A high proportion of patients were cannulated by mobile ECMO units in our cohort (45%), similar to the percentage previously reported in the Extracorporeal Life Support Organization study (47%). Cannulation by mobile ECMO unit was not found associated with higher mortality, highlighting the importance of mobile ECMO program to rescue patients hospitalized outside of the referral centers as previously suggested.34  Of note, cannulation by a mobile ECMO unit was not associated with more cannula site bleeding, but more cannula site infections were observed.

Our study has several strengths. This cohort is one of the largest samples of patients supported by venovenous ECMO for COVID-19–related ARDS published to date. Second, the participating centers represented most of the ECMO sites available in France, giving this study a good representation of the ECMO activity between the end of February and September 2020. Additionally, a central system was established to coordinate national ECMO resources, allowing relocation of consoles and circuits, when needed, in the areas the most affected by the virus. Third, the wide adherence during the pre-ECMO period to known medical interventions in ARDS patient management, such as protective ventilation, prone positioning, or neuromuscular blocking agent infusions, must be emphasized. These data strengthen the fact that in our cohort, ECMO support was proposed to highly severe patients as a rescue therapy after adequate management. Fourth, the multicenter design enables generalization of the data. Finally, the database quality was regularly assessed by dedicated data managers.

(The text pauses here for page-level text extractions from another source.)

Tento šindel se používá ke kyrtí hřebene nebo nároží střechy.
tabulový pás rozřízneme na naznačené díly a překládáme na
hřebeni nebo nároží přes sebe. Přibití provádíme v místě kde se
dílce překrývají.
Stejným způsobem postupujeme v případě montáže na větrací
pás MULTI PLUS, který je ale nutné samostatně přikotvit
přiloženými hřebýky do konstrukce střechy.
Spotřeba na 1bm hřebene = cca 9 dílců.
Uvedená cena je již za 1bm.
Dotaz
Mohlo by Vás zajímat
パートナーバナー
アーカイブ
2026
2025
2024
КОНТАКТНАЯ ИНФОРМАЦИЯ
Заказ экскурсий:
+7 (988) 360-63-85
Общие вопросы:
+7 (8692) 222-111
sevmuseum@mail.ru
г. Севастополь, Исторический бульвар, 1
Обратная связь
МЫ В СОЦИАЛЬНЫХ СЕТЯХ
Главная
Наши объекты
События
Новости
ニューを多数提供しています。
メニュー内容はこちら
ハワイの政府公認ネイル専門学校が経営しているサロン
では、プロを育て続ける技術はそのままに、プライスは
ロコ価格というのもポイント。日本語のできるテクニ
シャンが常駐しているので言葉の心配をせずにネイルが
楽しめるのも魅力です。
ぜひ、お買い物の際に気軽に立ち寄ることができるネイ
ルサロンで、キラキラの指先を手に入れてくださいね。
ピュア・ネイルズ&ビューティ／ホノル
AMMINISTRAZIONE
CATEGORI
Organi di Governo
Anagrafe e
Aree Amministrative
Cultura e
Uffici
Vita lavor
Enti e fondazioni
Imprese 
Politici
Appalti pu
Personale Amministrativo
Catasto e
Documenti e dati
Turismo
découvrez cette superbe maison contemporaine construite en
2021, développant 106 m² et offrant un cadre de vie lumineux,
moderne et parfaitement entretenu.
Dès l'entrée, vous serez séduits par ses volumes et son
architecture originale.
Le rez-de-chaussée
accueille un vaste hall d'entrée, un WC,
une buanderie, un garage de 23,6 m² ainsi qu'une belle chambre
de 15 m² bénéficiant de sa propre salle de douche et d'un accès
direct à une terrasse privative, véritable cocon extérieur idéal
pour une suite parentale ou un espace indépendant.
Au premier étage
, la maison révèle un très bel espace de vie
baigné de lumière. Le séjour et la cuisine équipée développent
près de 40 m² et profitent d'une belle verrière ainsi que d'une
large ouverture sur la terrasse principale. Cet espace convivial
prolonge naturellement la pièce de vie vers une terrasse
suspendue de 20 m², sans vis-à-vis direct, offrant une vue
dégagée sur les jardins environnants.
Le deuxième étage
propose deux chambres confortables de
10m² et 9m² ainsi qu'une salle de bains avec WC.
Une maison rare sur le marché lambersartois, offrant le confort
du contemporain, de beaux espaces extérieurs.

However, there are some limitations. Despite broad representation among French ECMO centers, the cohort did not include all ECMO centers, creating potential selection bias. Within our cohort, a significant proportion (26%) of patients came from a single center in Paris, which is a high-volume ECMO center and is also located in an area that was severely affected by the pandemic. In addition, at the time of the database lock, 34 patients (8%) were still hospitalized, leading to a possible underestimation of the in-hospital mortality. Further, as an observational study relying on patients’ medical records, this study might be subject to information bias. There were no specific recommendations on cannulation or management of ECMO, introducing variability in management across the study population. However, because we anticipated regional differences in the burden of the pandemic, as well as expertise disparities between participating centers, centers were included as a random effect using a γ frailty model in the Cox model. Additionally, considering that the vast majority of patients in our cohort received neuromuscular blocking agent before ECMO, we underline that the association found between neuromuscular blocking agent use and survival must be interpreted with caution. Finally, it is worth remembering that our study analyzed only patients already receiving ECMO, and thus the results obtained might not be fully relevant in a general population of severe COVID-19 patients.

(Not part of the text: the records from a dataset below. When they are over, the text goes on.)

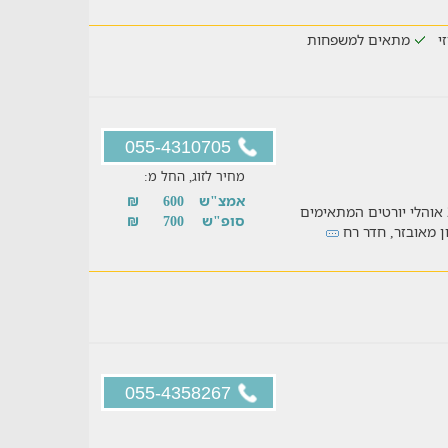
זי
מתאים למשפחות
055-4310705
מחיר לזוג, החל מ:
אמצ"ש
600
₪
חופשה לקבוצות במתחם אירוח ייחודי הכולל 2 אוהלי יורטים המתאימים
סופ"ש
700
₪
055-4358267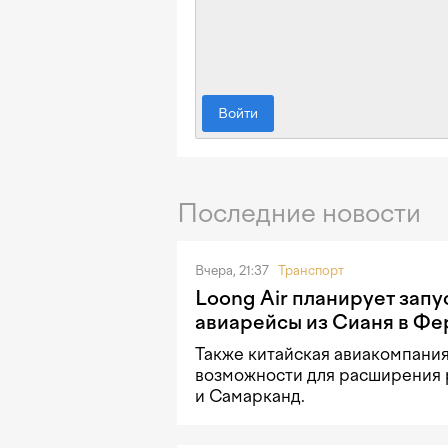
Войти
Последние новости
Вчера, 21:37
Транспорт
Loong Air планирует запу
авиарейсы из Сианя в Фе
Также китайская авиакомпани
возможности для расширения 
и Самарканд.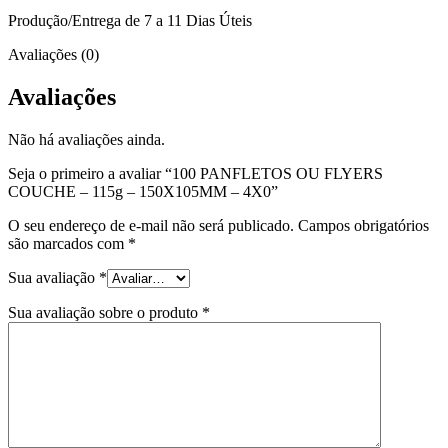
Produção/Entrega de 7 a 11 Dias Úteis
Avaliações (0)
Avaliações
Não há avaliações ainda.
Seja o primeiro a avaliar “100 PANFLETOS OU FLYERS
COUCHE – 115g – 150X105MM – 4X0”
O seu endereço de e-mail não será publicado.
Campos obrigatórios
são marcados com
*
Sua avaliação
*
Sua avaliação sobre o produto
*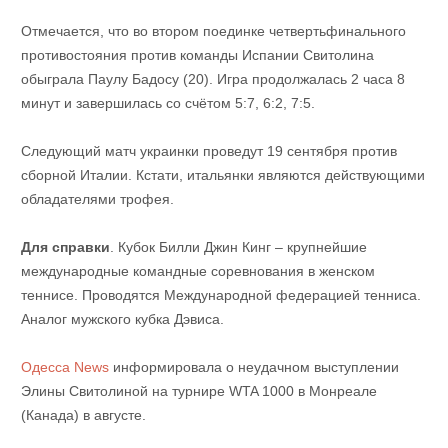
Отмечается, что во втором поединке четвертьфинального
противостояния против команды Испании Свитолина
обыграла Паулу Бадосу (20). Игра продолжалась 2 часа 8
минут и завершилась со счётом 5:7, 6:2, 7:5.
Следующий матч украинки проведут 19 сентября против
сборной Италии. Кстати, итальянки являются действующими
обладателями трофея.
Для справки
. Кубок Билли Джин Кинг – крупнейшие
международные командные соревнования в женском
теннисе. Проводятся Международной федерацией тенниса.
Аналог мужского кубка Дэвиса.
Одесса News
информировала о неудачном выступлении
Элины Свитолиной на турнире WTA 1000 в Монреале
(Канада) в августе.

In conclusion, this analysis of the ECMOSARS registry provides results and outcomes of COVID-19–related respiratory failure patients supported by venovenous ECMO between February and September 2020 in France. In-hospital mortality was higher than recently reported in a multicenter international cohort, but nearly half of the patients survived. A high proportion of patients were cannulated by mobile ECMO unit without negative impact on mortality. Several factors associated with mortality were identified, which may help to guide future clinical decision-making. In particular, venovenous ECMO support should be considered early, within the first week of mechanical ventilation initiation.

Research Support

Supported by a grant from the University Hospital of Rennes (Appel à Projets CFTR2; Rennes, France) and by a grant from the Société Française de Chirurgie Thoracique et Cardiovasculaire (Paris, France), Bourse Marc Laskar.

Competing Interests

Dr. Mongardon received consultant fees from Amomed (Vienna, Austria). Dr. Gaudard received payment from Abiomed (Aachen, Germany), Air Liquide Santé (Gentilly, France), and Abbot (Chicago, Illinois) and consultancy fees from Amomed. Dr. Matthay received payment for his institution from Roche-Genentech (San Francisco, California), from Citius Pharmaceuticals (Cranford, New Jersey) for consulting for ARDS trial design, from Novartis (Bâle, Switzerland) for consulting for ARDS trial design, and from Johnson & Johnson (New Brunswick, New Jersey) and Pliant Therapeutics (San Francisco, California) for ARDS consultation. The other authors declare no competing interests.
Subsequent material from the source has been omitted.